REQUIREMENT ▸
Beginning at the line that holds "просроченное средство может", repeat every line through the last line of the material, exactly, and drop any pictures.

** LISTED ENTRIES follows **

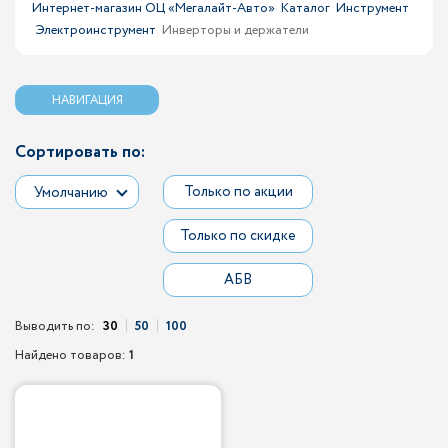
Интернет-магазин ОЦ «Мегалайт-Авто»
Каталог
Инструмент
Электроинструмент
Инверторы и держатели
НАВИГАЦИЯ
Сортировать по:
Только по акции
Умолчанию
Только по скидке
АБВ
Выводить по:
30
50
100
Найдено товаров:
1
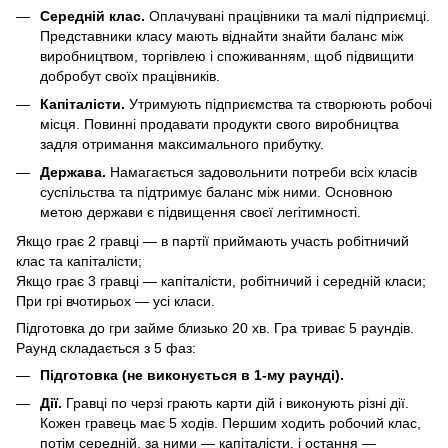
Середній клас.
Оплачувані працівники та малі підприємці.
Представники класу мають віднайти знайти баланс між
виробництвом, торгівлею і споживанням, щоб підвищити
добробут своїх працівників.
Капіталісти.
Утримують підприємства та створюють робочі
місця. Повинні продавати продукти свого виробництва
задля отримання максимального прибутку.
Держава.
Намагається задовольнити потреби всіх класів
суспільства та підтримує баланс між ними. Основною
метою держави є підвищення своєї легітимності.
Якщо грає 2 гравці — в партії приймають участь робітничий
клас та капіталісти;
Якщо грає 3 гравці — капіталісти, робітничий і середній класи;
При грі вчотирьох — усі класи.
Підготовка до гри займе близько 20 хв. Гра триває 5 раундів.
Раунд складається з 5 фаз:
Підготовка (не виконується в 1-му раунді).
Дії.
Гравці по черзі грають карти дій і виконують різні дії.
Кожен гравець має 5 ходів. Першим ходить робочий клас,
потім середній, за ними — капіталісти, і остання —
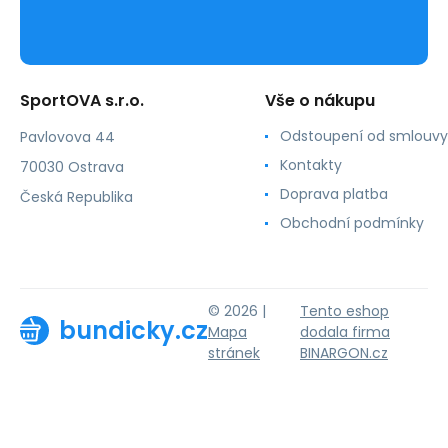
SportOVA s.r.o.
Vše o nákupu
Odstoupení od smlouvy
Pavlovova 44
Kontakty
70030 Ostrava
Doprava platba
Česká Republika
Obchodní podmínky
© 2026 |
Tento eshop
bundicky.cz
Mapa
dodala firma
stránek
BINARGON.cz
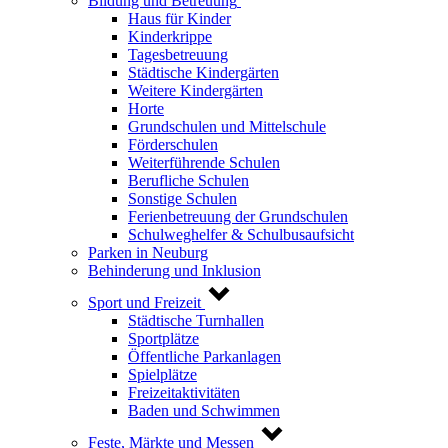
Bildung und Betreuung
Haus für Kinder
Kinderkrippe
Tagesbetreuung
Städtische Kindergärten
Weitere Kindergärten
Horte
Grundschulen und Mittelschule
Förderschulen
Weiterführende Schulen
Berufliche Schulen
Sonstige Schulen
Ferienbetreuung der Grundschulen
Schulweghelfer & Schulbusaufsicht
Parken in Neuburg
Behinderung und Inklusion
Sport und Freizeit
Städtische Turnhallen
Sportplätze
Öffentliche Parkanlagen
Spielplätze
Freizeitaktivitäten
Baden und Schwimmen
Feste, Märkte und Messen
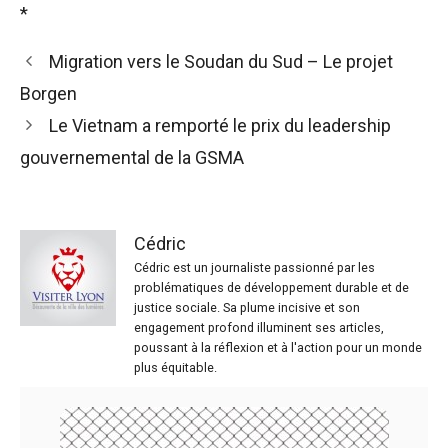
*
Migration vers le Soudan du Sud – Le projet
Borgen
Le Vietnam a remporté le prix du leadership
gouvernemental de la GSMA
Cédric
Cédric est un journaliste passionné par les
problématiques de développement durable et de
justice sociale. Sa plume incisive et son
engagement profond illuminent ses articles,
poussant à la réflexion et à l'action pour un monde
plus équitable.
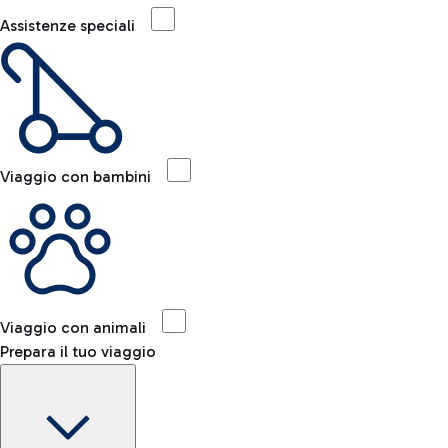
Assistenze speciali
Viaggio con bambini
Viaggio con animali
Prepara il tuo viaggio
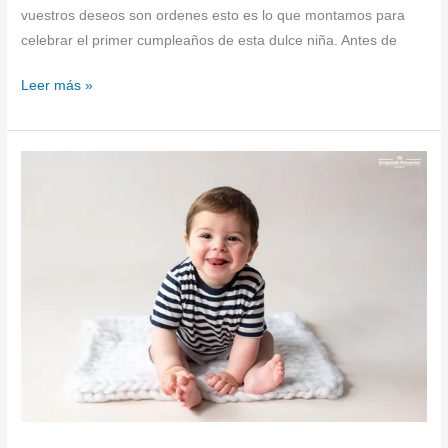
vuestros deseos son ordenes esto es lo que montamos para
celebrar el primer cumpleaños de esta dulce niña. Antes de
Leer más »
Reportaje
Fotográfico
Bebé
en
Getxo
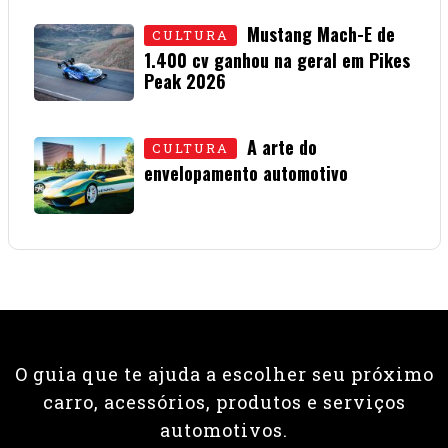
Mustang Mach-E de
CULTURA
1.400 cv ganhou na geral em Pikes
Peak 2026
01 • JULHO • 2026
A arte do
CULTURA
envelopamento automotivo
08 • JUNHO • 2026
O guia que te ajuda a escolher seu próximo
carro, acessórios, produtos e serviços
automotivos.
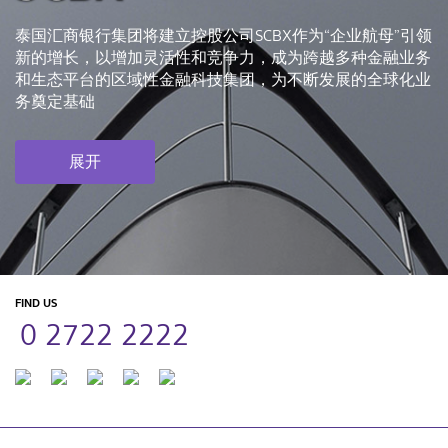
泰国汇商银行集团将建立控股公司SCBX作为“企业航母”引领
新的增长，以增加灵活性和竞争力，成为跨越多种金融业务
和生态平台的区域性金融科技集团，为不断发展的全球化业
务奠定基础
展开
FIND US
0 2722 2222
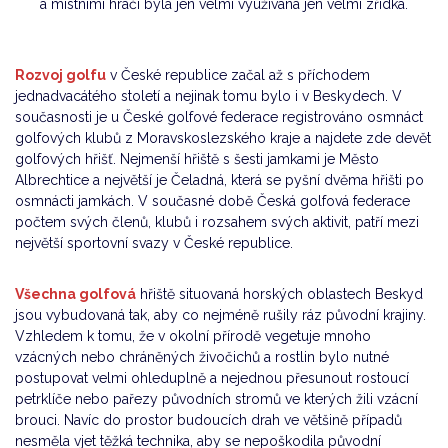
a místními hráči byla jen velmi využívána jen velmi zřídka.
Rozvoj golfu
v České republice začal až s příchodem
jednadvacátého století a nejinak tomu bylo i v Beskydech. V
současnosti je u České golfové federace registrováno osmnáct
golfových klubů z Moravskoslezského kraje a najdete zde devět
golfových hřišť. Nejmenší hřiště s šesti jamkami je Město
Albrechtice a největší je Čeladná, která se pyšní dvěma hřišti po
osmnácti jamkách. V současné době Česká golfová federace
počtem svých členů, klubů i rozsahem svých aktivit, patří mezi
největší sportovní svazy v České republice.
Všechna golfová
hřiště situovaná horských oblastech Beskyd
jsou vybudovaná tak, aby co nejméně rušily ráz původní krajiny.
Vzhledem k tomu, že v okolní přírodě vegetuje mnoho
vzácných nebo chráněných živočichů a rostlin bylo nutné
postupovat velmi ohleduplně a nejednou přesunout rostoucí
petrklíče nebo pařezy původních stromů ve kterých žili vzácní
brouci. Navíc do prostor budoucích drah ve většině případů
nesměla vjet těžká technika, aby se nepoškodila původní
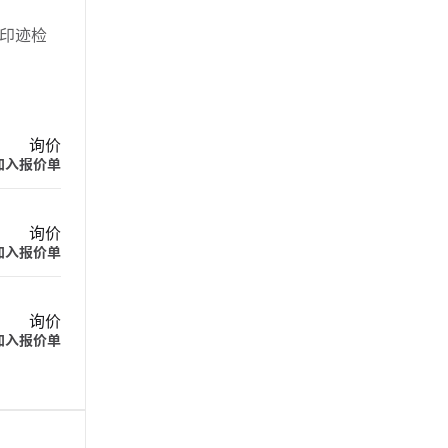
质印迹检
询价
加入报价单
询价
加入报价单
询价
加入报价单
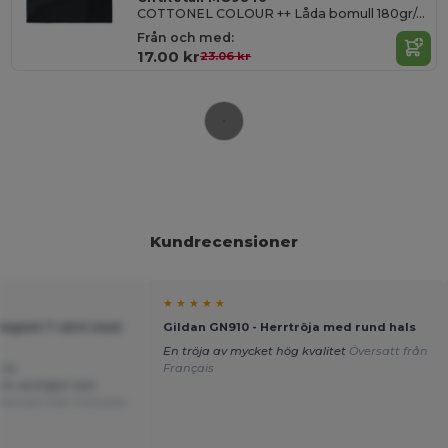
COTTONEL COLOUR ++ Låda bomull 180gr/m2
Från och med:
17.00 kr
23.06 kr
Kundrecensioner
★ ★ ★ ★ ★
 Regent T-shirt med
Gildan GN910 - Herrtröja med rund hals
En tröja av mycket hög kvalitet
Översatt från
ris-
Français
som verkligen kan
versatt från Français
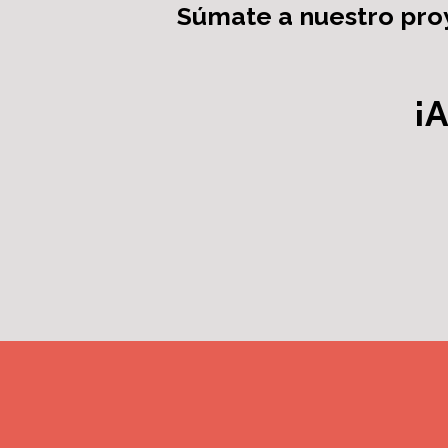
Súmate a nuestro proy
¡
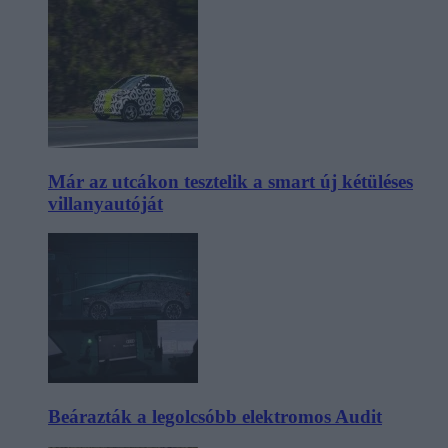
Már az utcákon tesztelik a smart új kétüléses
villanyautóját
Beárazták a legolcsóbb elektromos Audit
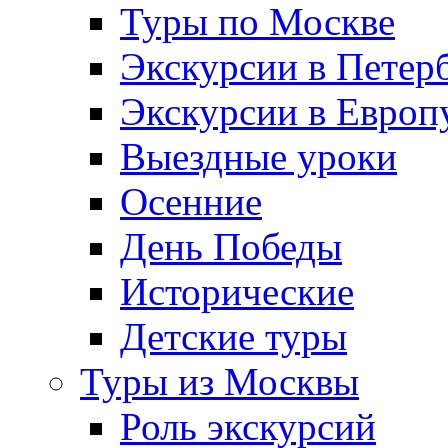
Туры по Москве
Экскурсии в Петер
Экскурсии в Европ
Выездные уроки
Осенние
День Победы
Исторические
Детские туры
Туры из Москвы
Роль экскурсий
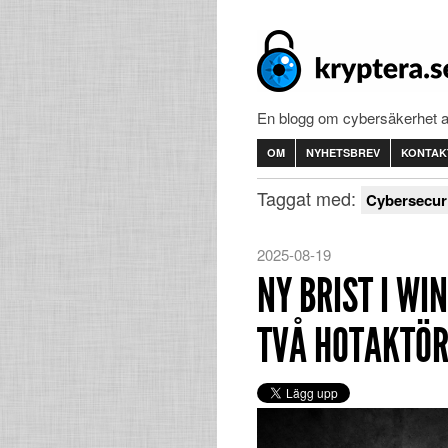
En blogg om cybersäkerhet 
OM
NYHETSBREV
KONTAK
Taggat med:
Cybersecur
2025-08-19
NY BRIST I WI
TVÅ HOTAKTÖ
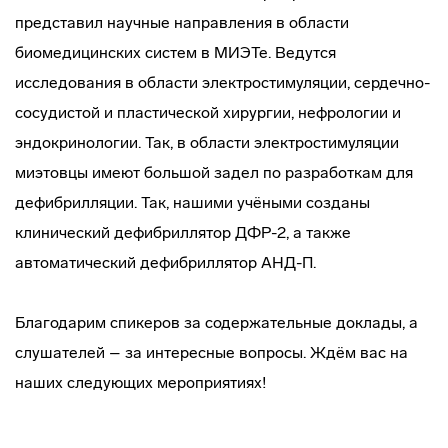
представил научные направления в области
биомедицинских систем в МИЭТе. Ведутся
исследования в области электростимуляции, сердечно-
сосудистой и пластической хирургии, нефрологии и
эндокринологии. Так, в области электростимуляции
миэтовцы имеют большой задел по разработкам для
дефибрилляции. Так, нашими учёными созданы
клинический дефибриллятор ДФР-2, а также
автоматический дефибриллятор АНД-П.
Благодарим спикеров за содержательные доклады, а
слушателей – за интересные вопросы. Ждём вас на
наших следующих мероприятиях!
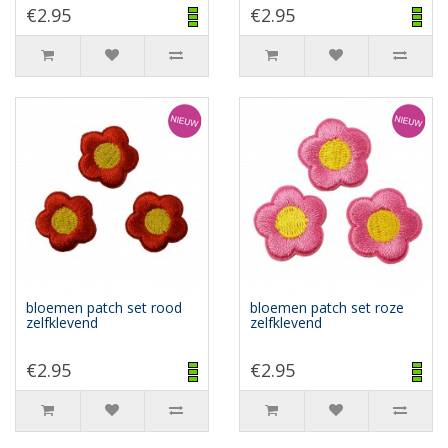
€2.95
€2.95
bloemen patch set rood
bloemen patch set roze
zelfklevend
zelfklevend
€2.95
€2.95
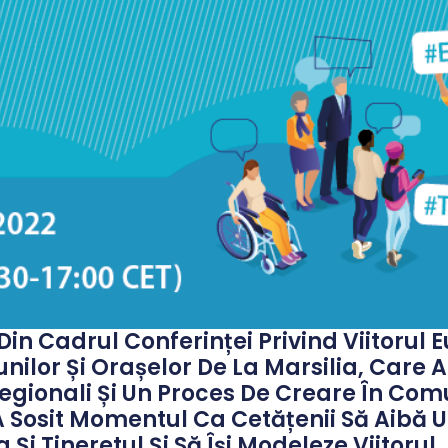
in Cadrul Conferinței Privind Viitorul 
ilor Și Orașelor De La Marsilia, Care 
Și Regionali Și Un Proces De Creare În 
 A Sosit Momentul Ca Cetățenii Să Aibă
Și Tineretul Și Să Își Modeleze Viitorul.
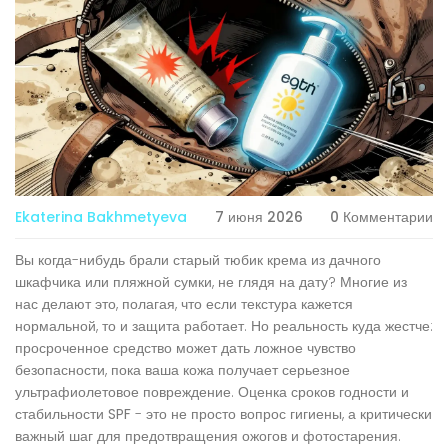
Ekaterina Bakhmetyeva
7 июня 2026
0 Комментарии
Вы когда-нибудь брали старый тюбик крема из дачного
шкафчика или пляжной сумки, не глядя на дату? Многие из
нас делают это, полагая, что если текстура кажется
нормальной, то и защита работает. Но реальность куда жестче:
просроченное средство может дать ложное чувство
безопасности, пока ваша кожа получает серьезное
ультрафиолетовое повреждение.
Оценка сроков годности и
стабильности SPF
- это не просто вопрос гигиены, а критически
важный шаг для предотвращения ожогов и фотостарения.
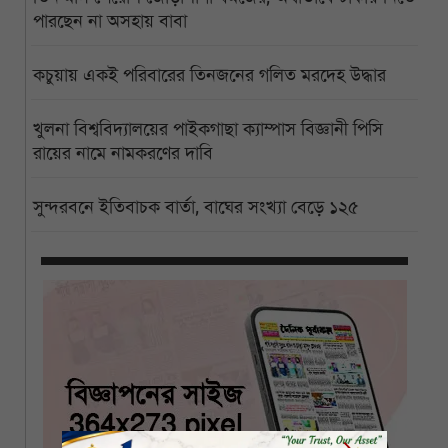
পারছেন না অসহায় বাবা
কচুয়ায় একই পরিবারের তিনজনের গলিত মরদেহ উদ্ধার
খুলনা বিশ্ববিদ্যালয়ের পাইকগাছা ক্যাম্পাস বিজ্ঞানী পিসি
রায়ের নামে নামকরণের দাবি
সুন্দরবনে ইতিবাচক বার্তা, বাঘের সংখ্যা বেড়ে ১২৫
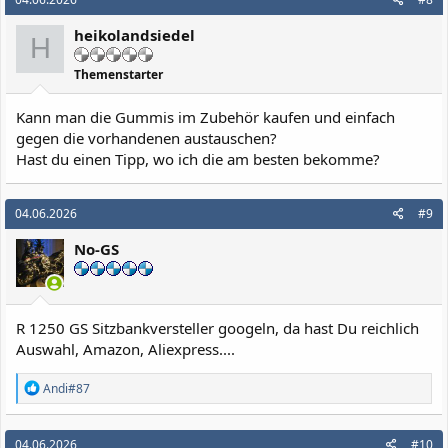
t
i
heikolandsiedel
o
H
n
e
Themenstarter
n
:
Kann man die Gummis im Zubehör kaufen und einfach
gegen die vorhandenen austauschen?
Hast du einen Tipp, wo ich die am besten bekomme?
04.06.2026
#9
No-GS
R 1250 GS Sitzbankversteller googeln, da hast Du reichlich
Auswahl, Amazon, Aliexpress....
R
Andi#87
e
a
k
04.06.2026
#10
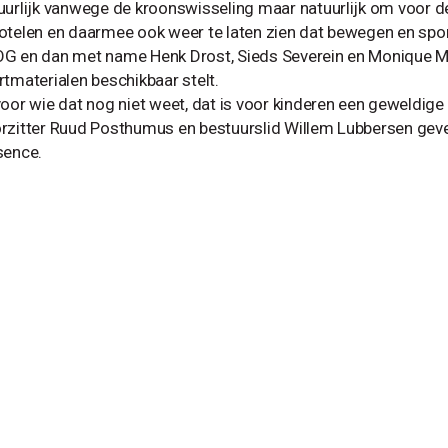
uurlijk vanwege de kroonswisseling maar natuurlijk om voor 
otelen en daarmee ook weer te laten zien dat bewegen en spor
G en dan met name Henk Drost, Sieds Severein en Monique Me
rtmaterialen beschikbaar stelt.
voor wie dat nog niet weet, dat is voor kinderen een geweldige
rzitter Ruud Posthumus en bestuurslid Willem Lubbersen ge
sence.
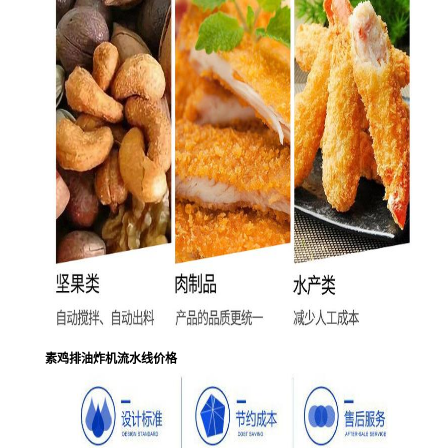
素鸡排油炸机流水线价格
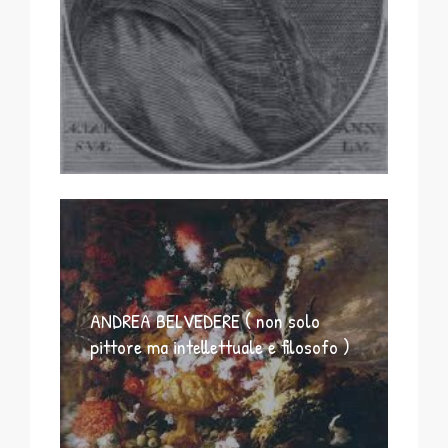
ANDREA BELVEDERE ( non solo
pittore ma intellettuale e filosofo )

** End of LISTED ENTRIES **

RESPONSE TO THIS TASK ▸
просроченное средство может дать ложное чувство
безопасности, пока ваша кожа получает серьезное
ультрафиолетовое повреждение.
Оценка сроков годности и
стабильности SPF
- это не просто вопрос гигиены, а критически
важный шаг для предотвращения ожогов и фотостарения.
পারছেন না অসহায় বাবা
কচুয়ায় একই পরিবারের তিনজনের গলিত মরদেহ উদ্ধার
খুলনা বিশ্ববিদ্যালয়ের পাইকগাছা ক্যাম্পাস বিজ্ঞানী পিসি
রায়ের নামে নামকরণের দাবি
সুন্দরবনে ইতিবাচক বার্তা, বাঘের সংখ্যা বেড়ে ১২৫
t
i
heikolandsiedel
o
H
n
e
Themenstarter
n
:
Kann man die Gummis im Zubehör kaufen und einfach
gegen die vorhandenen austauschen?
Hast du einen Tipp, wo ich die am besten bekomme?
04.06.2026
#9
No-GS
R 1250 GS Sitzbankversteller googeln, da hast Du reichlich
Auswahl, Amazon, Aliexpress....
R
Andi#87
e
a
k
04.06.2026
#10
uurlijk vanwege de kroonswisseling maar natuurlijk om voor 
otelen en daarmee ook weer te laten zien dat bewegen en spor
G en dan met name Henk Drost, Sieds Severein en Monique Me
rtmaterialen beschikbaar stelt.
voor wie dat nog niet weet, dat is voor kinderen een geweldige
rzitter Ruud Posthumus en bestuurslid Willem Lubbersen ge
sence.
素鸡排油炸机流水线价格
ANDREA BELVEDERE ( non solo
pittore ma intellettuale e filosofo )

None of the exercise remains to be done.